Thursday, December 10, 2009

Fresh Complaints for Windows 7

Windows 7Windows Vista was the "new big thing" for Microsoft and while people liked it, it still had its fair share of complaints. That is why Microsoft developed Windows 7, the newest OS for the company. Windows 7, which was released in late October, opened to much fanfare. However, like all other previous Windows upgrades, bug complaints have already started coming in.

Overall, a total of 31% of people using Windows 7 have reported problems with the upgrading process. This number comes from a recent survey of over 100,000 Windows 7 customers by consumer helpdesk firm iYogi. In a statement from iYogi co-founder Vishal Dhar, "Most of the problems that customers have with Windows 7 have to do with installation or application and data migration." Dhar goes on to say that "these are all fixable problems. but they're annoyances and they're time consuming."

A major problem with nearly 9% of users is that the installation process, which takes anywhere from 30 to 60 minuets, reaches the "62% completed" mark and then freezes. Microsoft is, however, aware of this problem and says that it can be fixed by rebooting your PC, going into advanced settings and typing in a code that instructs the computer to ignore plug-ins.

Issues do not stop with the upgrade process though. A lot of users still experience glitches even after Windows 7 is installed successfully. A common complaint is that the basic "applet" programs, programs like Mail, Movie Maker and Photo Gallery were missing. The reason for the missing programs is because Windows 7 deletes them and requires users to download them from the Windows Live essential web site. According to iYogi, nearly 26% of users were confused about the extra step.

8% of users complained that the DVD drives could not be found and another 2% said that they could not sync their iPhones with Windows 7. 1 out of every 7 people reported that the new "Aero" theme does not work but almost 14% of users who experienced problems with "Aero" do not have the graphics capabilities on their PCs to run it.

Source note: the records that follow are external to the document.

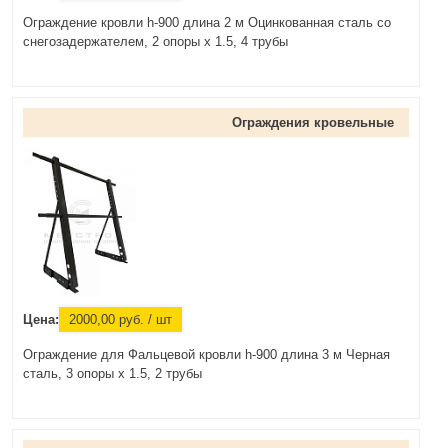
Ограждение кровли h-900 длина 2 м Оцинкованная сталь со
снегозадержателем, 2 опоры х 1.5, 4 трубы
Ограждения кровельные
Цена:
2000,00
руб.
/ шт
Ограждение для Фальцевой кровли h-900 длина 3 м Черная
сталь, 3 опоры х 1.5, 2 трубы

Among some other common complaints were that there are too many "mini-dumps", an inability to view file extensions, problems with the "Aero snap" feature, changes to custom icons and even problems with the new taskbar. Microsoft thus far has declined any request for comments.

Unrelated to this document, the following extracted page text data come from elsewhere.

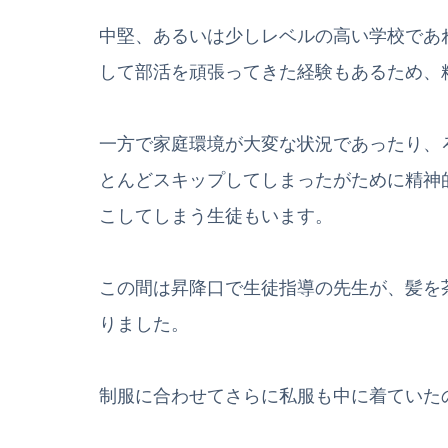
中堅、あるいは少しレベルの高い学校であ
して部活を頑張ってきた経験もあるため、
一方で家庭環境が大変な状況であったり、
とんどスキップしてしまったがために精神
こしてしまう生徒もいます。
この間は昇降口で生徒指導の先生が、髪を
りました。
制服に合わせてさらに私服も中に着ていた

Although there is a brighter side to all of this. Once users have worked out all the bugs, the experience has been relatively hassle-free and those who have bought a computer with Windows 7 preloaded onto it have seen the fewest problems. Dhar comments on this saying, "Customers who finally get it up and running love Windows 7. We haven't had a lot of people calling for usability issues because it's a much more intuitive interface than Windows XP."

But Windows 7 is far from perfect. According to an analyst with Yankee Group, one of the biggest annoyances people have with Windows 7 is that the ribbon menus located on the top of programs have been completely redesigned which means they have to be completely relearned.

Microsoft also got rid of a lot of applications that seemed to be favorites with customers, applications which included Windows Movie Maker. But despite all the complaints about Windows 7, they still do not seem as bad as the ones associated with Windows Vista. Vista was plagued with bugs, software incompatibilities and even sluggish and annoying security alerts. Principle analyst with ITIC Laura DiDio states that "While there are a few bugs, I haven't seen or heard any show-stoppers. In fact, just the opposite. Some Vista users can't wait to upgrade. So far this has been a home run for Microsoft."

The sooner the bugs can be fixed the better but regardless, Windows 7 seems to be a vast improvement over the near disaster that was Windows Vista.